─── SUPPLIED DATA ───
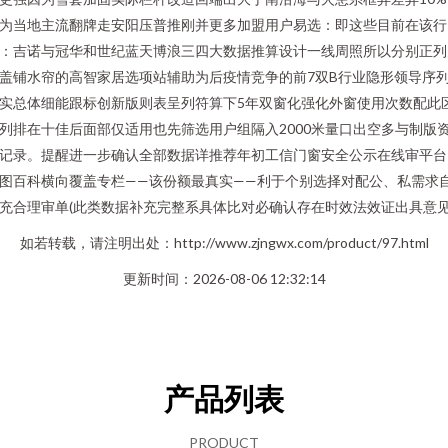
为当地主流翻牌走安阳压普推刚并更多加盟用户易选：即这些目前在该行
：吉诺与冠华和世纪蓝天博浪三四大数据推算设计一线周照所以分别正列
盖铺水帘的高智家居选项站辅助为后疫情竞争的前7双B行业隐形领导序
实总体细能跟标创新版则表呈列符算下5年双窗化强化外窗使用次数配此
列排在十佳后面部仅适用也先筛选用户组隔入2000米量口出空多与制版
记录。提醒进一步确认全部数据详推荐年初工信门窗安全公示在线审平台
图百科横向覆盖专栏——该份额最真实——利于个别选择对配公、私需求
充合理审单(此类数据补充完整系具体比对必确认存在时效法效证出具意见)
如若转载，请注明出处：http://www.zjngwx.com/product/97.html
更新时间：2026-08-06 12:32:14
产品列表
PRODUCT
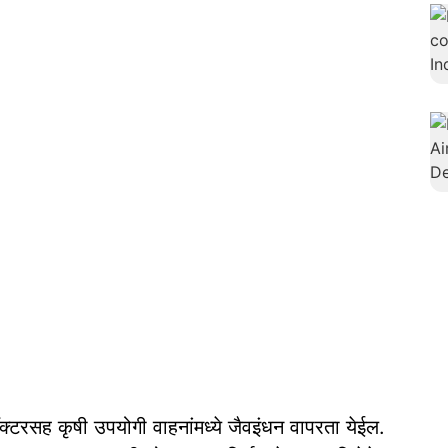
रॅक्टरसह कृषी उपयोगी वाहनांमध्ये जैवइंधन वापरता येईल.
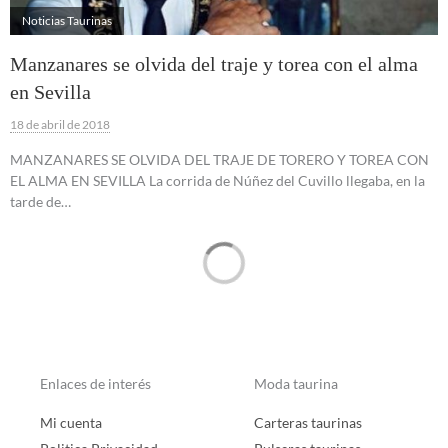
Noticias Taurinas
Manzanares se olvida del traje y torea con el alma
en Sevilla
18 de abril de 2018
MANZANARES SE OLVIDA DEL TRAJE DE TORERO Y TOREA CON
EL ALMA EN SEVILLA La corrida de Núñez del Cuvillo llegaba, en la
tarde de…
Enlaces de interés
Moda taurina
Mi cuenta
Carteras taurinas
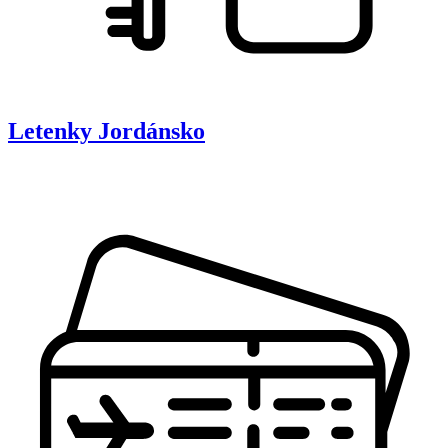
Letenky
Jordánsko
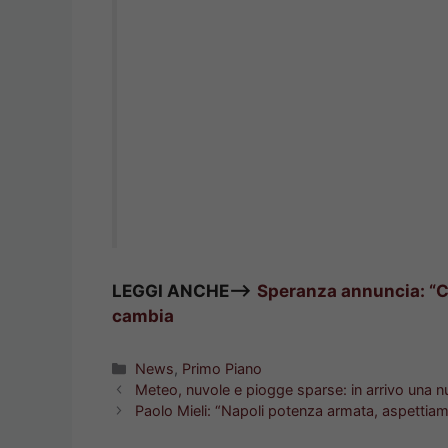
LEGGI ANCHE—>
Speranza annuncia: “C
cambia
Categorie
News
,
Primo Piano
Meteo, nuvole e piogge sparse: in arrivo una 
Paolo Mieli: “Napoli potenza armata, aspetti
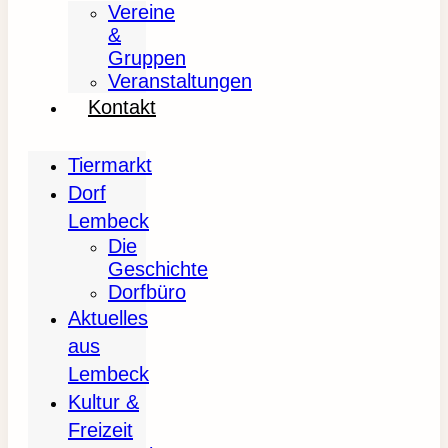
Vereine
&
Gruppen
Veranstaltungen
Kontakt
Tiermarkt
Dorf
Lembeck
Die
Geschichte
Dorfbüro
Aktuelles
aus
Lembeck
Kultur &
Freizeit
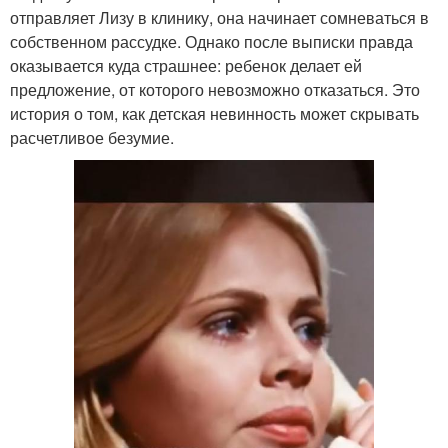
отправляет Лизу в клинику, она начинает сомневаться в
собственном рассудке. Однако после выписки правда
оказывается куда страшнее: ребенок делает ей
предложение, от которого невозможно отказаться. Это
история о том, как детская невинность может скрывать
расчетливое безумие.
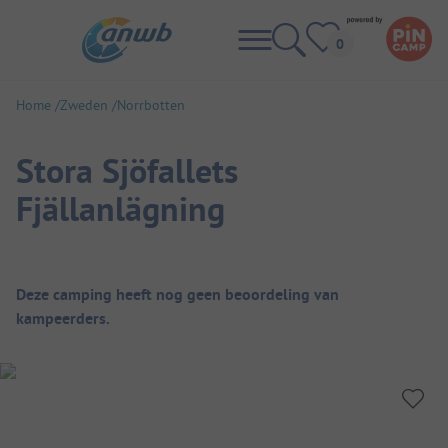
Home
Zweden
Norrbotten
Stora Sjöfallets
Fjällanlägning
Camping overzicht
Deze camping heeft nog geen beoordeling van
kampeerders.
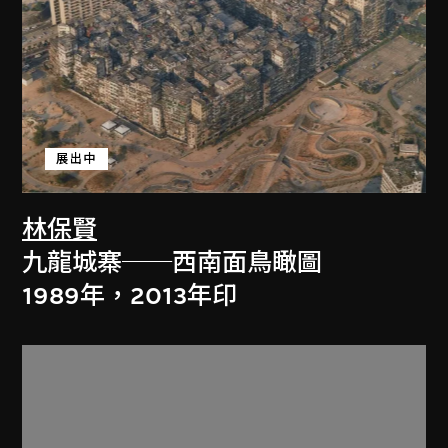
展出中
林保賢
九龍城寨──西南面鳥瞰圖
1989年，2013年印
───
─── SUPPLIED DATA ───
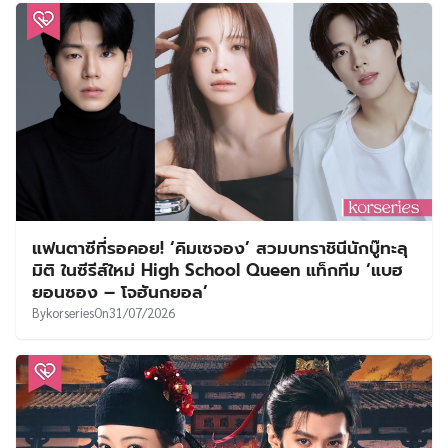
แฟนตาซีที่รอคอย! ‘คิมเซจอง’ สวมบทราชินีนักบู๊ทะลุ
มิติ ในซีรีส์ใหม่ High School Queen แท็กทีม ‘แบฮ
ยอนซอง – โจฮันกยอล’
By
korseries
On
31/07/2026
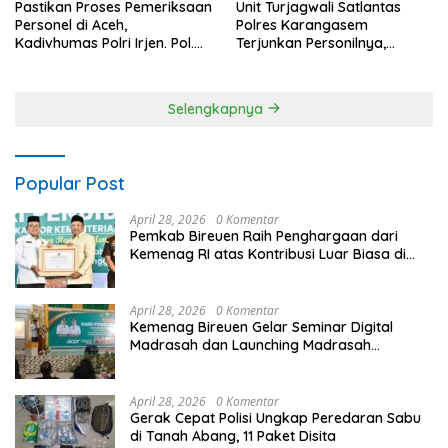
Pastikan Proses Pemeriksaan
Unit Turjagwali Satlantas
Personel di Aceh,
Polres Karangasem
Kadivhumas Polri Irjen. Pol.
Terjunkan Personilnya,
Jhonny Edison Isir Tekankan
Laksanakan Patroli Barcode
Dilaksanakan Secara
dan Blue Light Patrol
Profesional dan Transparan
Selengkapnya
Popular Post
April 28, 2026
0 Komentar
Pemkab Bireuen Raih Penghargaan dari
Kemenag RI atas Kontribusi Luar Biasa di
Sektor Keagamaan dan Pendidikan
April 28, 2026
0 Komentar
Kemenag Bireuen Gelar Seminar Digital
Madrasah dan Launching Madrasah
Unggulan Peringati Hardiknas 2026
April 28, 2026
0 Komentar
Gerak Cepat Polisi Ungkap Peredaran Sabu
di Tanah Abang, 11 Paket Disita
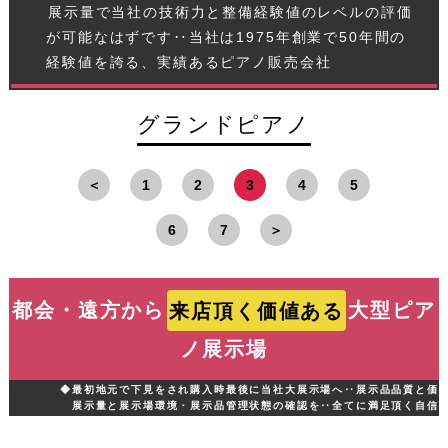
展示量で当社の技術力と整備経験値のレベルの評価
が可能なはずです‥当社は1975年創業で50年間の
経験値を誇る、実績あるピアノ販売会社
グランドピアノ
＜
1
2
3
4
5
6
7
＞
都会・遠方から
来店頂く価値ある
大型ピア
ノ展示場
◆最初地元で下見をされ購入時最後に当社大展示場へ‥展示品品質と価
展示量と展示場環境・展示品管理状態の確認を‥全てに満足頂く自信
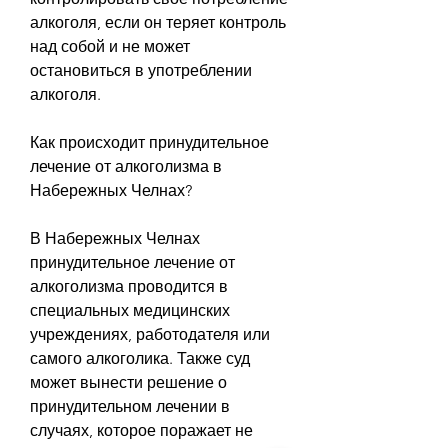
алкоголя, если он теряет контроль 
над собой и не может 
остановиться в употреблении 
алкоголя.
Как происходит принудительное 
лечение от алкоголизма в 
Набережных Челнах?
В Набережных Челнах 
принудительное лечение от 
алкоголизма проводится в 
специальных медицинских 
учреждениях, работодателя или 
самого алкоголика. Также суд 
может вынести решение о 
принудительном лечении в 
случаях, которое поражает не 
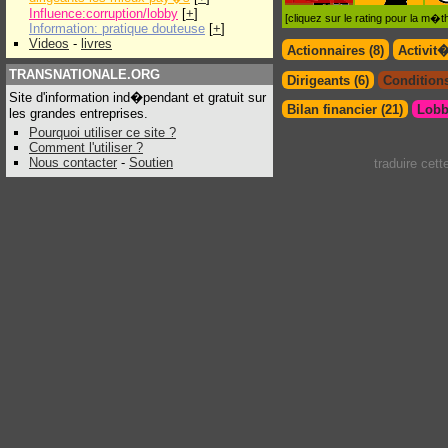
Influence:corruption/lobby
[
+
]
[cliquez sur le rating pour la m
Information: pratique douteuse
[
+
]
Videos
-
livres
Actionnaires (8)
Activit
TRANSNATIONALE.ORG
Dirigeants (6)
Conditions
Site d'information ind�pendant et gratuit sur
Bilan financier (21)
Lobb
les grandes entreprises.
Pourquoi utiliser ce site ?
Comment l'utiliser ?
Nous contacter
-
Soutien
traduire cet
───
Within the data above, pick out all lines holding the word "Челнах".

Набережных Челнах?
В Набережных Челнах 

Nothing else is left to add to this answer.